------ DATA UNDER STUDY ------
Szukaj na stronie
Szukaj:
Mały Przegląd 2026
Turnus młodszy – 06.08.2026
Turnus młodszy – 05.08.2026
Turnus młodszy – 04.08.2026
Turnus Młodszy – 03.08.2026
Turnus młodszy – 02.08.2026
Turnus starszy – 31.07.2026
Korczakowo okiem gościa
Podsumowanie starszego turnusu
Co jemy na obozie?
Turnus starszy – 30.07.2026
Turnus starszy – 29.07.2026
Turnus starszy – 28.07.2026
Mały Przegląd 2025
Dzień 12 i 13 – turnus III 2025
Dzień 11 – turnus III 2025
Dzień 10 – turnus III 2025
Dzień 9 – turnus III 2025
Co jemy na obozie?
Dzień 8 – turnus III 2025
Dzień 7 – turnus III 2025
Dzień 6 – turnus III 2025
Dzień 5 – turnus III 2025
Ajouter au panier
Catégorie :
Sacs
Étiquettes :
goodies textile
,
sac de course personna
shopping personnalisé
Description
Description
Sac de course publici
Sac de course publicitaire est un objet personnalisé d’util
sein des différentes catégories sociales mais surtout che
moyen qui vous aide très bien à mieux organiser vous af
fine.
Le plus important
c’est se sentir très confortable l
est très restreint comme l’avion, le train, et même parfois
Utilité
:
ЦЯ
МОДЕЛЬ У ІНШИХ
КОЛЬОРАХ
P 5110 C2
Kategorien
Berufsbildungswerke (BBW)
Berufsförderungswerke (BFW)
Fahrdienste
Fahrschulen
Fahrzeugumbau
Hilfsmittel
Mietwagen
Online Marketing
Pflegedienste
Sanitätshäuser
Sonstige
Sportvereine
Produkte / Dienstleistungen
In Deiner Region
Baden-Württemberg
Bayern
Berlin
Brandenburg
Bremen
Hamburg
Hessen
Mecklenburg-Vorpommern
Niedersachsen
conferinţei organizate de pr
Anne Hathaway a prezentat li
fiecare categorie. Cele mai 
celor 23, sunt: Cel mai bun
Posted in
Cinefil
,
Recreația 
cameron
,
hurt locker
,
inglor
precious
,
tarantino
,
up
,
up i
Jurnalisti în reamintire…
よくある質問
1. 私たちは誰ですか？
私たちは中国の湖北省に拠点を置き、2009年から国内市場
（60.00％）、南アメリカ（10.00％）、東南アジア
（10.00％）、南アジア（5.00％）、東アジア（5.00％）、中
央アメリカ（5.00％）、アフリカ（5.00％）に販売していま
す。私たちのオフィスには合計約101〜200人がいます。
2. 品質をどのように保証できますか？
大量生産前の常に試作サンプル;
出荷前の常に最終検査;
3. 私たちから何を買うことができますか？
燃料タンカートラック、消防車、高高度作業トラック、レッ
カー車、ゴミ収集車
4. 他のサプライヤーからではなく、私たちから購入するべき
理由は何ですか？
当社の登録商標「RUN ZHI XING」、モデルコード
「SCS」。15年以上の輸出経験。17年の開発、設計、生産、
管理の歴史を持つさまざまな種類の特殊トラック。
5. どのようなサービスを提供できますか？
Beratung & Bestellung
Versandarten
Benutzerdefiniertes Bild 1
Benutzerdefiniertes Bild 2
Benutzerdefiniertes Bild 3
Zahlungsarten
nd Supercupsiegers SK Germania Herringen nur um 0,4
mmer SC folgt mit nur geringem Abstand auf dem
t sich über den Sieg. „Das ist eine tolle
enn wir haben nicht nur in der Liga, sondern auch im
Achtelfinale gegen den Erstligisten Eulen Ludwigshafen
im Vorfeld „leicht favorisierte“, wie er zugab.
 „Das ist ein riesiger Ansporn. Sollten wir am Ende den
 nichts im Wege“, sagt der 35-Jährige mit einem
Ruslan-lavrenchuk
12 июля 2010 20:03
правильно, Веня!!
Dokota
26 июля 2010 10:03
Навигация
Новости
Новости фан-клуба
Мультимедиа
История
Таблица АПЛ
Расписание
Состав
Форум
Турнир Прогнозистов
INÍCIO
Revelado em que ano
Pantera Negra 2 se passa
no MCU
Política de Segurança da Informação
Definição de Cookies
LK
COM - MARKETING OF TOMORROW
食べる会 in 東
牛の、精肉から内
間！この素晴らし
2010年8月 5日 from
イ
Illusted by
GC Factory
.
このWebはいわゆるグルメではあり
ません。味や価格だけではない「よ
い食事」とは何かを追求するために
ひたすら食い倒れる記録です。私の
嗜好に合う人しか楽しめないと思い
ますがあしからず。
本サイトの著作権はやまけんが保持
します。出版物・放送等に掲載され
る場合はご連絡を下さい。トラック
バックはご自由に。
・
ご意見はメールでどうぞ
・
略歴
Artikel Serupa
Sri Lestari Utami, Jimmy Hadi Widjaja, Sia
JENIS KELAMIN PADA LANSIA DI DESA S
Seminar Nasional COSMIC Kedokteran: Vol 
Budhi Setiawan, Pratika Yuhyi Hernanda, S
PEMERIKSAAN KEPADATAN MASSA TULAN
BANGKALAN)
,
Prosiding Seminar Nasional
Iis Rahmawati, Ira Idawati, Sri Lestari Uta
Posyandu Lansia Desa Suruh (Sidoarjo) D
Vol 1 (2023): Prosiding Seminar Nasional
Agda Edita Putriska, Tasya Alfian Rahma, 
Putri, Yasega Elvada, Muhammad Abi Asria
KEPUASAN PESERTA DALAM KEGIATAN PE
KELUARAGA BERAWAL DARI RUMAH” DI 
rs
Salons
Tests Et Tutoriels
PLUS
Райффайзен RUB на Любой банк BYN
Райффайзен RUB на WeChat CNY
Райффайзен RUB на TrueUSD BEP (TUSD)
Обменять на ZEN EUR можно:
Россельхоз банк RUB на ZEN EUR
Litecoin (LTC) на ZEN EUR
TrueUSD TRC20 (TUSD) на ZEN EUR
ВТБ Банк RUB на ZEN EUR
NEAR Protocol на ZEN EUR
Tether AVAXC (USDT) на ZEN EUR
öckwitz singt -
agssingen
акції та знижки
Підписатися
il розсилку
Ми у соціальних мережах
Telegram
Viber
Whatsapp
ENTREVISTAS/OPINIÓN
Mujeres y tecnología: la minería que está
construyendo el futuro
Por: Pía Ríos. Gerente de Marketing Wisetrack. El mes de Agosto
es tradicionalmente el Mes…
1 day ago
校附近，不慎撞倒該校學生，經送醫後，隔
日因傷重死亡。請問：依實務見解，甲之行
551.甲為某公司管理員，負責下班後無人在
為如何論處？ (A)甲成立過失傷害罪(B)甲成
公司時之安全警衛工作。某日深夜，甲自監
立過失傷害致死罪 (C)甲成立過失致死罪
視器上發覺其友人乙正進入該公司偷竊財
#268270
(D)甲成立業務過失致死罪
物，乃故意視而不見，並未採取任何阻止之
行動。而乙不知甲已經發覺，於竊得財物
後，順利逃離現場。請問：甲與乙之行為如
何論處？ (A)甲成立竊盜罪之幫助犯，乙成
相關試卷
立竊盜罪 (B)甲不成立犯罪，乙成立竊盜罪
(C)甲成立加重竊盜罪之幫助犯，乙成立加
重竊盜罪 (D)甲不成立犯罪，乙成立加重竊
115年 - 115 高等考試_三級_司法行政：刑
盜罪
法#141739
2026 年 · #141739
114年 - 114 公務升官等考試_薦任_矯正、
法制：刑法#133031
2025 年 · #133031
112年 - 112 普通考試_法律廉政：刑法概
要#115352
------
— PROBLEM —
Looking at the data above, write out exactly the lines that start at the one containing "Обменять на ZEN" and end at the one containing "Mujeres y tecnología: la minería que está"; include both and nothing beyond.

— FINAL ANSWER —
Обменять на ZEN EUR можно:
Россельхоз банк RUB на ZEN EUR
Litecoin (LTC) на ZEN EUR
TrueUSD TRC20 (TUSD) на ZEN EUR
ВТБ Банк RUB на ZEN EUR
NEAR Protocol на ZEN EUR
Tether AVAXC (USDT) на ZEN EUR
öckwitz singt -
agssingen
акції та знижки
Підписатися
il розсилку
Ми у соціальних мережах
Telegram
Viber
Whatsapp
ENTREVISTAS/OPINIÓN
Mujeres y tecnología: la minería que está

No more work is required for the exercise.